Chegou a hora da demonização dos ‘marmiteiros’
Mário Magalhães
Um breve preâmbulo, sem intenção professoral: com o fim da ditadura do Estado Novo (1937-1945), sobreveio a eleição presidencial direta, em 2 de dezembro 1945. Os dois candidatos mais fortes eram altos oficiais das Forças Armadas: Eurico Dutra, do Exército, e Eduardo Gomes, da Aeronáutica. Deposto, o ditador Getulio Vargas apoiou Dutra. Sem traquejo político, o brigadeiro falou com desprezo da malta getulista que sufragaria o marechal. Um acólito de Vargas copidescou com malícia a declaração, espalhando que Eduardo Gomes zombara dos ''marmiteiros''. Isto é, maldissera o povo simples, que levava comida em marmita para o trabalho.
A versão pegou, e ajudou Dutra a jantar Eduardo Gomes nas urnas.
Desde então, embora a expressão marmiteiros tenha caído no esquecimento, em todas as eleições os eleitores mais pobres são menosprezados como ignorantes que, como diria o Pelé, não sabem votar.
Isso vai acontecer de novo agora.
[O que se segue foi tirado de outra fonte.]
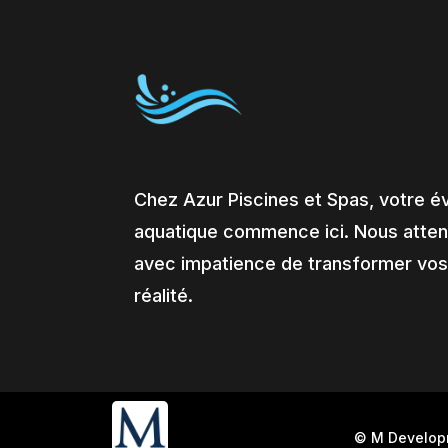
Chez Azur Piscines et Spas, votre é
aquatique commence ici. Nous atte
avec impatience de transformer vos
réalité.
© M Develo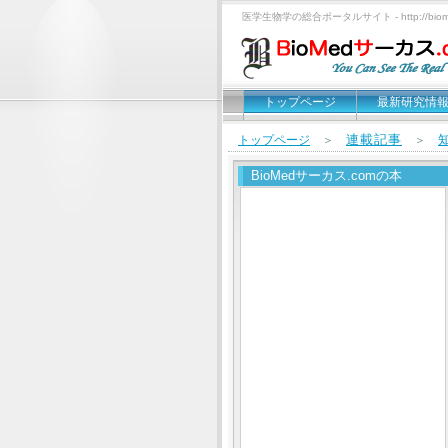
医学生物学の総合ポータルサイト - http://biomed
トップページ
最新研究情
連載記事
トップページ
＞
＞
BioMedサーカス.comの本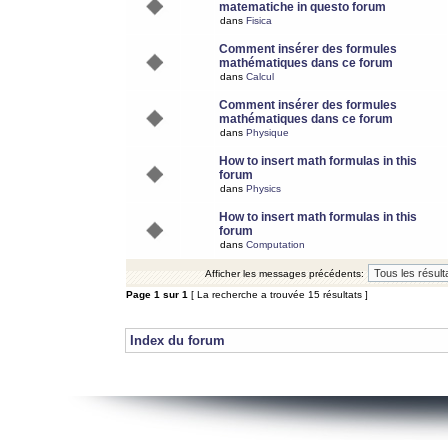
matematiche in questo forum
dans
Fisica
Comment insérer des formules
mathématiques dans ce forum
dans
Calcul
Comment insérer des formules
mathématiques dans ce forum
dans
Physique
How to insert math formulas in this
forum
dans
Physics
How to insert math formulas in this
forum
dans
Computation
Afficher les messages précédents:
Page
1
sur
1
[ La recherche a trouvée 15 résultats ]
Index du forum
Muitos sabichões tripudiarão sobre cidadãos _sem muitos direitos da cidadania, mas cidadãos_ como aqueles que ganham até dois salários mínimos, sejam eles eleitores da presidente Dilma Rousseff, que vai ganhar fácil o primeiro turno (mas provavelmente com menos de 50%), ou do governador Geraldo Alckmin, que em proporção terá ainda mais votos.
Para certos ditos bem esclarecidos, o povão inculto não sabe escolher.
Não imaginam esses demofóbicos, para empregar a sacada do jornalista Elio Gaspari, que os brasileiros mais pobres provavelmente têm mais consciência ao votar.
Porque da sua decisão pode depender um prato de comida, a escola para o filho e a chance de transformar em realidade o sonho de uma casa.
Nem o tempo apaga a intolerância: determinada intelligentsia vai continuar detonando os marmiteiros, que como sempre sabem o que fazem e querem ao digitar os números nas urnas.